Thursday, August 28, 2025

Raghuram G. Rajan: "Do All Loans Have a ‘Pound of Flesh’ Clause?"

In addition to having run the Reserve Bank of India, knowing much about American farmland in the 1920's and a fine veg cutlet, he also has a comfy endowed chair at the University of Chicago's Booth School of Business.

Here, via the Chicago Booth Review he talks debt, August 27. His interlocutor, Hal Weitzman, is an Adjunct Associate Professor of Behavioral Science and executive director for intellectual capital at Chicago Booth (oh, and also editor-in-chief of the CBR and host of The Chicago Booth Review podcast):

Almost all companies take loans—some secured by assets they own, and others unsecured. But is that distinction meaningful in the real world? Chicago Booth’s Raghuram G. Rajan talks about his research into corporate debt. In the past century, the amount of unsecured debt has soared. What’s the significance of that, and is it really unsecured? 

Audio Transcript 

Raghuram Rajan: So asset values matter. It's just that they're in the background. So if you have a boom and bust, even in a developed country, you will have fluctuations in your ability to borrow and you'll have really bad consequences if you've over-borrowed and asset values plummet.

Hal Weitzman: Almost all companies borrow money. Some of it's secured by assets they own, other debts, unsecured. But is that distinction meaningful in the real world? Welcome to the Chicago Booth Review Podcast, where we bring you groundbreaking academic research in a clear and straightforward way. I'm Hal Weitzman, and today I'm talking with Chicago Booth's Raghuram Rajan about his research into corporate debt. In the past century, the amount of unsecured debt has soared. What's the significance of that and is it really unsecured? Welcome to the Chicago Booth Review Podcast.

Raghuram Rajan: Thanks for having me.

Hal Weitzman: We're here to talk about your research on debt and all companies have debt, and broadly there are two kinds of debt, right? There's secured debt and there's unsecured debt. What's the difference? Remind us between the two.

Raghuram Rajan: Secured debt is when I attach an asset to the debt and say, "If I default on my debt, you can take the asset." So for example, when you lease a car, basically the debt is secured by the car and if you stop car payments, somebody comes and takes your car away. Similarly, for firms, a lot of secured debt against property plant and equipment, you have debt against receivables.

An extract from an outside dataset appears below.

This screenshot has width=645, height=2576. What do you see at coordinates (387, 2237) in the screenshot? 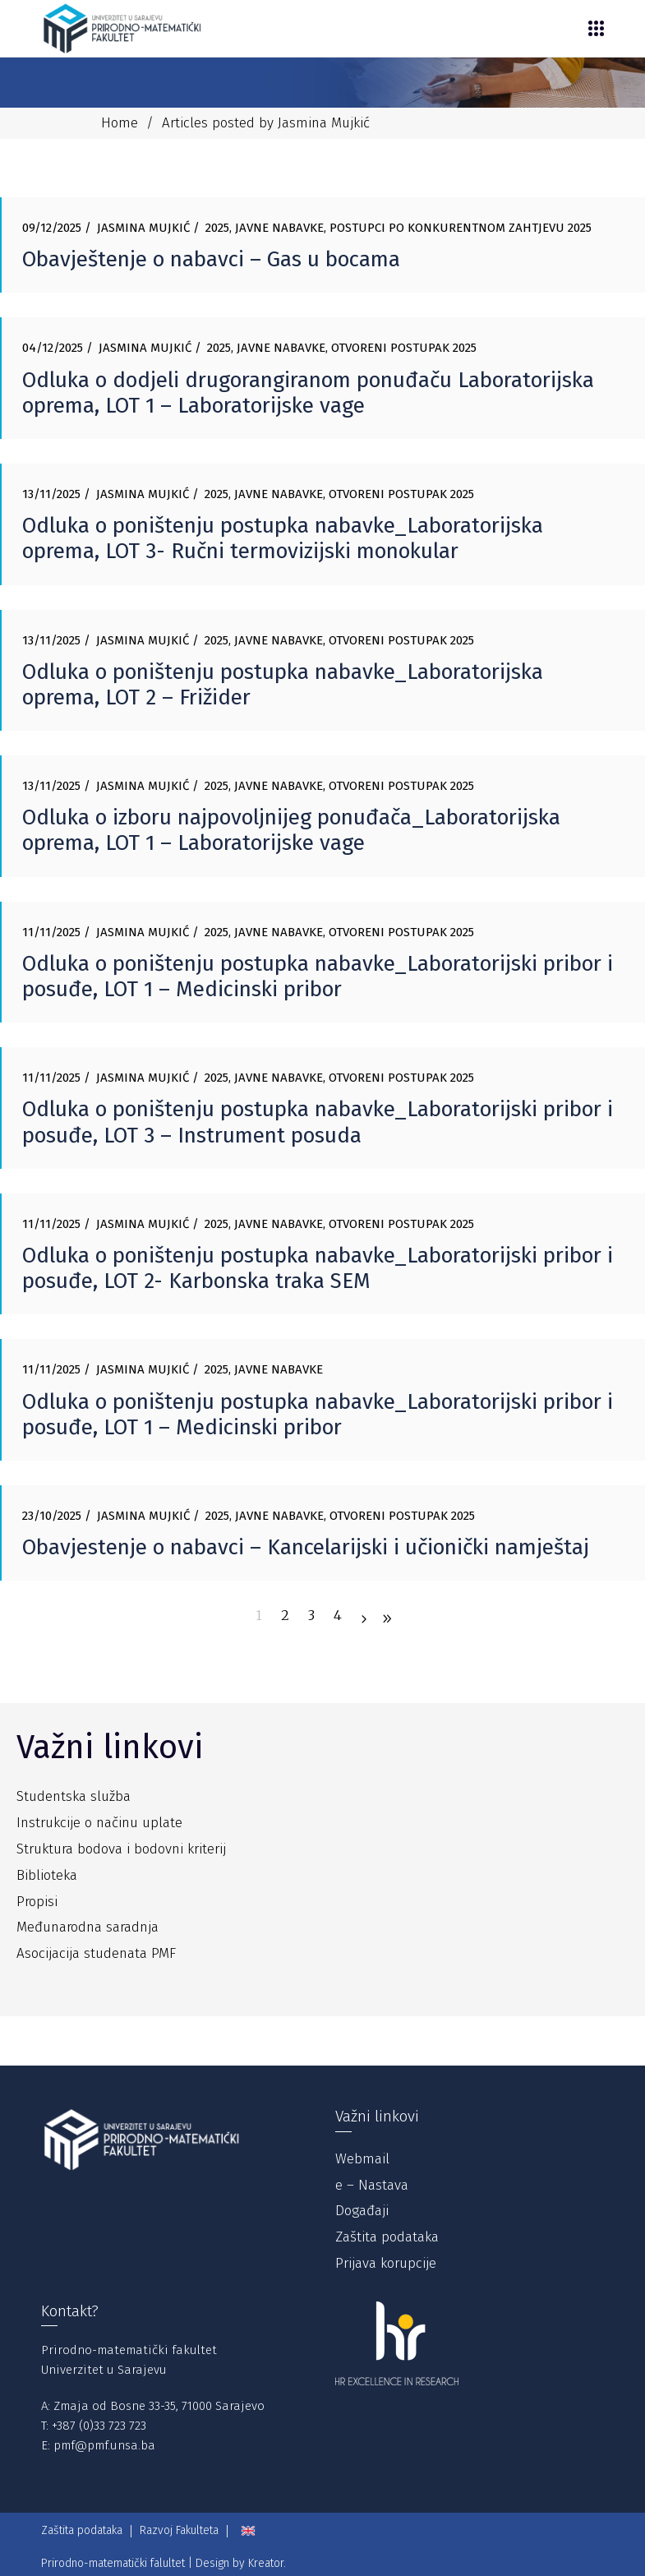
I see `Zaštita podataka` at bounding box center [387, 2237].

So that's secured debt. Unsecured debt is when you have an obligation to pay, but there's no asset that the lender can seize. Of course, essentially all debt is against all assets. So while there's no specific asset they can seize if you don't pay, they basically can put you in bankruptcy, in which case the assets are really moved over to the creditor.

Hal Weitzman: Okay. And so that's kind of the conceit of this research, is that even unsecured debt is somehow secured. It's implicitly asset-backed.

Raghuram Rajan: Exactly.

Hal Weitzman: So if as you say, the reality is even if you have unsecured debt, at some point I'll be able to claim something back, does that mean there's not much of a difference practically between secured debt and unsecured debt?

Raghuram Rajan: Well, there is in the sense that if I secure my debt today, it gives me less flexibility. Obviously, I can't use the same asset to get more borrowing from somebody else down the line because I've already pledged it to somebody. So it gives me less financial flexibility. It may also give me less real flexibility in the sense that sometimes in the course of business, I want to sell this asset, I don't need it as much, but if it's pledged to a lender, I have to get their permission. Can I substitute this other asset? So it complicates matters.

It complicates the running of your business. It gives you less flexibility. It may also subject you to hold up if your lender basically said, "No, I want no other asset." Then you're stuck with this asset because you've already pledged it and you can't substitute it with something else. So if firms had a choice, they would prefer unsecured debt rather than secured debt as a form of issuance.

Hal Weitzman: Right. And so for those who are not in this world, that begs the question, why can't they get it? Is it just because people don't want to lend against not implicit assets rather than explicit ones?

Raghuram Rajan: Exactly. I mean, go back to Merchant of Venice.

Hal Weitzman: Sure....

....MUCH MORE 

Previous visits with Professor Rajan:

Raghuram Rajan: "We Should Be on the Alert for More Problems"

As noted in March 30 [2023's] "Raghuram G. Rajan: 'The Fed’s Role in the Bank Failures'"
Professor Rajan is one of the few central bankers who seems to know what's what (except maybe for the RBI currency switcheroo of November 2016. That was a fustercluck)....

Long time readers may remember Professor Rajan from such hits as: 

Raghuram Rajan on The Boom and Bust in Farm Land Prices in the United States in the 1920s
and:
India’s Central Bank Governor Discusses Robber-Baron Capitalism and a Fine Veg Cutlet 

Okay, I'm being a bit whimsical, the man is brilliant and I wish he was running the U.S. Fed rather than sitting in his comfy endowed chair at the Booth School of Business.